● **What is expected**: Each line below should be repeated exactly, but no picture should be carried over.

● **Data shown**:
_____

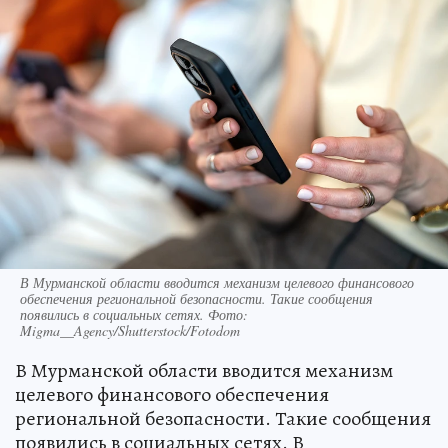
В Мурманской области вводится механизм целевого финансового
обеспечения региональной безопасности. Такие сообщения
появились в социальных сетях. Фото:
Migma__Agency/Shutterstock/Fotodom
В Мурманской области вводится механизм
целевого финансового обеспечения
региональной безопасности. Такие сообщения
появились в социальных сетях. В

_____

● **Worked solution**:
В Мурманской области вводится механизм целевого финансового
обеспечения региональной безопасности. Такие сообщения
появились в социальных сетях. Фото:
Migma__Agency/Shutterstock/Fotodom
В Мурманской области вводится механизм
целевого финансового обеспечения
региональной безопасности. Такие сообщения
появились в социальных сетях. В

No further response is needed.